Di cosa parliamo quando parliamo di Napoli e di rifiuti

Una bella intervista di due anni fa ma piuttosto attuale a Guido Viale, grande esperto della materia

Due anni fa, mentre si prendeva fiato dopo l’emergenza rifiuti napoletana che con troppa fretta si era data per risolta, il mensile Una Città intervistò Guido Viale, uno dei più grandi esperti di smaltimento di rifiuti in Italia (che pochi giorni fa ha provato a spiegare il guaio Terzigno su Repubblica). E quell’intervista è ancora oggi una delle cose più istruttive su tutta la questione.

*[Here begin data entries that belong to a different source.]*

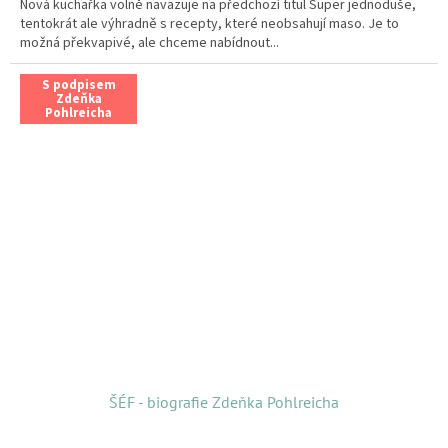
Nová kuchařka volně navazuje na předchozí titul Super jednoduše,
tentokrát ale výhradně s recepty, které neobsahují maso. Je to
možná překvapivé, ale chceme nabídnout...
S podpisem
Zdeňka
Pohlreicha
ŠÉF - biografie Zdeňka Pohlreicha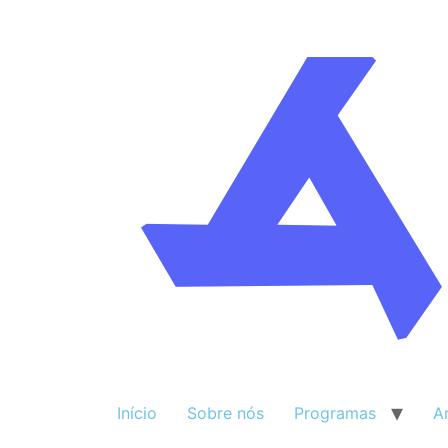
Início
Sobre nós
Programas
A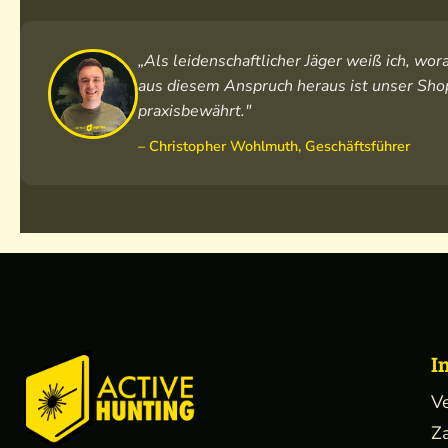
„Als leidenschaftlicher Jäger weiß ich, w
aus diesem Anspruch heraus ist unser Shop
praxisbewährt."
– Christopher Wohlmuth, Geschäftsführer
I
V
Z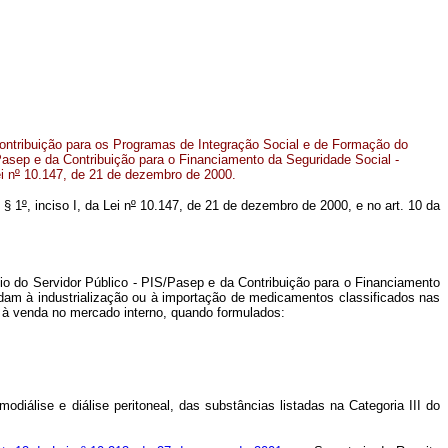
contribuição para os Programas de Integração Social e de Formação do
Pasep e da Contribuição para o Financiamento da Seguridade Social -
i n
º
10.147, de 21 de dezembro de 2000.
, § 1
º
, inciso I, da Lei n
º
10.147, de 21 de dezembro de 2000, e no art. 10 da
io do Servidor Público - PIS/Pasep e da Contribuição para o Financiamento
dam à industrialização ou à importação de medicamentos classificados nas
 à venda no mercado interno, quando formulados:
álise e diálise peritoneal, das substâncias listadas na Categoria III do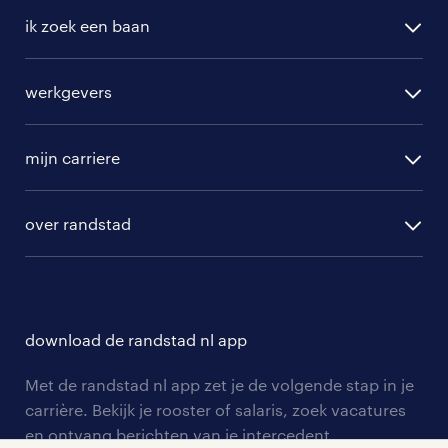
ik zoek een baan
alle vacatures
werkgevers
randstad operational
vacature aanmelden
randstad professional
mijn carriere
algemene voorwaarden
randstad digital
ontwikkeling
hr-diensten
over randstad
populaire bedrijven
communities
branches
over randstad
careers for expats
opleidingen en trainingen
hr-kenniscentrum
contact voor talent
solliciteren
download de randstad nl app
tarieven
contact voor werkgevers
arbeidsvoorwaarden
personeel gezocht
Met de randstad nl app zet je de volgende stap in je
onze vestigingen
blogs en artikelen
carrière. Bekijk je rooster of salaris, zoek vacatures
aanmelden nieuwsbrief
en ontvang berichten van je intercedent.
pers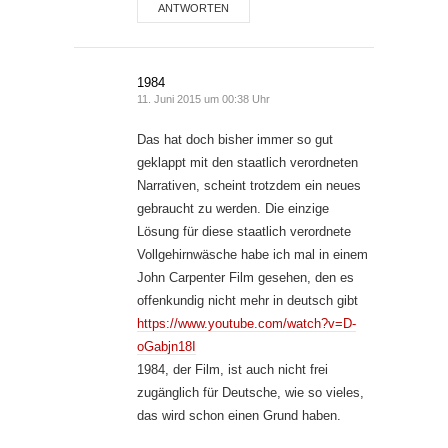
ANTWORTEN
1984
11. Juni 2015 um 00:38 Uhr
Das hat doch bisher immer so gut
geklappt mit den staatlich verordneten
Narrativen, scheint trotzdem ein neues
gebraucht zu werden. Die einzige
Lösung für diese staatlich verordnete
Vollgehirnwäsche habe ich mal in einem
John Carpenter Film gesehen, den es
offenkundig nicht mehr in deutsch gibt
https://www.youtube.com/watch?v=D-
oGabjn18I
1984, der Film, ist auch nicht frei
zugänglich für Deutsche, wie so vieles,
das wird schon einen Grund haben.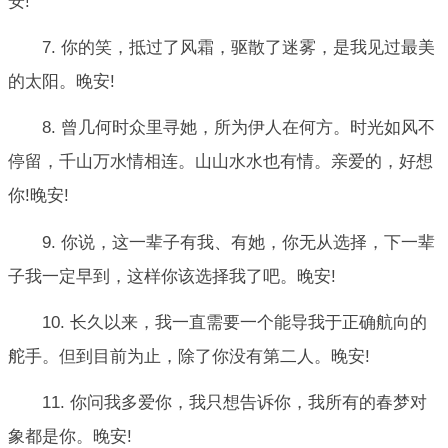
安!
7. 你的笑，抵过了风霜，驱散了迷雾，是我见过最美
的太阳。晚安!
8. 曾几何时众里寻她，所为伊人在何方。时光如风不
停留，千山万水情相连。山山水水也有情。亲爱的，好想
你!晚安!
9. 你说，这一辈子有我、有她，你无从选择，下一辈
子我一定早到，这样你该选择我了吧。晚安!
10. 长久以来，我一直需要一个能导我于正确航向的
舵手。但到目前为止，除了你没有第二人。晚安!
11. 你问我多爱你，我只想告诉你，我所有的春梦对
象都是你。晚安!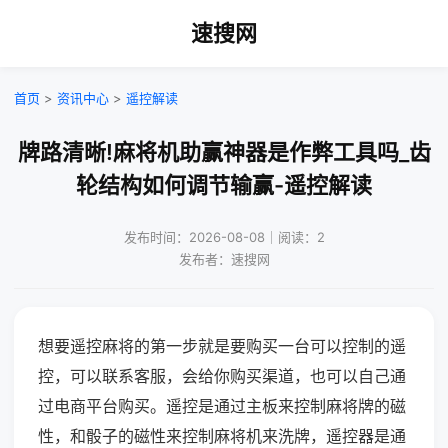
速搜网
首页
>
资讯中心
>
遥控解读
牌路清晰!麻将机助赢神器是作弊工具吗_齿
轮结构如何调节输赢-遥控解读
发布时间：2026-08-08｜阅读：2
发布者：速搜网
想要遥控麻将的第一步就是要购买一台可以控制的遥
控，可以联系客服，会给你购买渠道，也可以自己通
过电商平台购买。遥控是通过主板来控制麻将牌的磁
性，和骰子的磁性来控制麻将机来洗牌，遥控器是通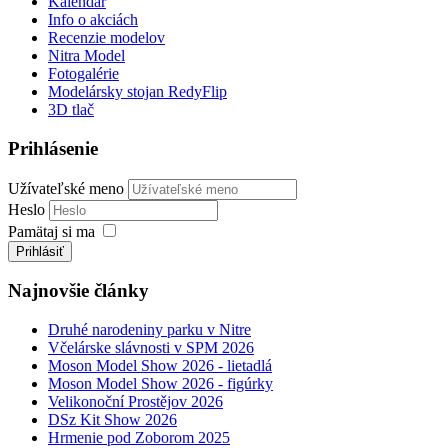
Kalendár
Info o akciách
Recenzie modelov
Nitra Model
Fotogalérie
Modelársky stojan RedyFlip
3D tlač
Prihlásenie
Užívateľské meno
Heslo
Pamätaj si ma
Prihlásiť
Najnovšie články
Druhé narodeniny parku v Nitre
Včelárske slávnosti v SPM 2026
Moson Model Show 2026 - lietadlá
Moson Model Show 2026 - figúrky
Velikonoční Prostějov 2026
DSz Kit Show 2026
Hrmenie pod Zoborom 2025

Della crisi dei rifiuti in Campania si è parlato moltissimo, ovviamente, e si sono viste immagini incredibili. Ma non abbiamo capito bene le ragioni di tanto disastro. Tu te ne stai occupando e forse ci puoi spiegare qualcosa. Intanto, tu cosa fai esattamente in Campania?
Dal mese di maggio lavoro in Campania come coordinatore di un Forum Rifiuti, cioè di un organismo che è stato istituito da Walter Ganapini, da gennaio nuovo assessore regionale all’ambiente, per promuovere un processo partecipato alla riorganizzazione del ciclo dei rifiuti -quando e se cesserà l’emergenza e le competenze ritorneranno agli organi istituzionalmente preposti. Sono un coordinatore temporaneo, perché è previsto che la mano passi poi a soggetti locali.
L’assessore Ganapini non è stato scelto per motivi politici, ma perché è un esperto, probabilmente il maggior esperto italiano, di rifiuti ed è la persona che già 14 anni fa, a Milano, era stato chiamato dalla giunta leghista Formentini in occasione di una analoga emergenza rifiuti nella città. Ne nacque il modello Milano, che è stato copiato da una serie di città europee, per esempio Barcellona, che il problema dei rifiuti l’hanno risolto. A Milano invece siamo ancora senza la raccolta differenziata dell’umido che è stata abolita subito dopo la breve esperienza di Ganapini. Già allora ero stato chiamato a coordinare un Forum cittadino, con la partecipazione delle organizzazioni di volontariato e di categoria.
Si tratta di esperienze rare: i processi partecipativi in Italia non sono molto numerosi e, quando ci sono, sono spesso di facciata.
In Campania la situazione è talmente grave e complessa che è assolutamente impossibile, a mio avviso, uscirne senza un coinvolgimento profondo -che allo stato attuale non c’è- di quella che volgarmente si chiama società civile. C’è stata una grossa partecipazione emotiva, ma anche intellettualmente e scientificamente qualificata, di comitati, organizzazioni del volontariato e Ong, a fronte di un’assenza, con poche lodevolissime eccezioni, delle amministrazioni locali a qualsiasi livello, e un silenzio tombale o quasi, finora, da parte delle organizzazioni imprenditoriali e dei sindacati, che pure sono parte in causa. Il mio tentativo, concordato con l’assessore, è di costruire innanzitutto un organismo indipendente, anche se promosso dall’assessorato e dalla Regione, che rivendichi una piena autonomia anche di giudizio. L’obiettivo è tenere insieme tre componenti fondamentali: l’imprenditoria, cioè Confindustria, Confcommercio, Confartigianato, Confagricoltura, Coltivatori Diretti, Camere di Commercio, ecc.; il mondo istituzionale, cioè i Comuni, le Province, e dove le città sono di una certa dimensione anche le municipalità, le circoscrizioni, le Asl e le altre istituzioni collegate; e infine, terza componente, le associazioni e il volontariato, dai sindacati ai comitati spontanei, alle Ong.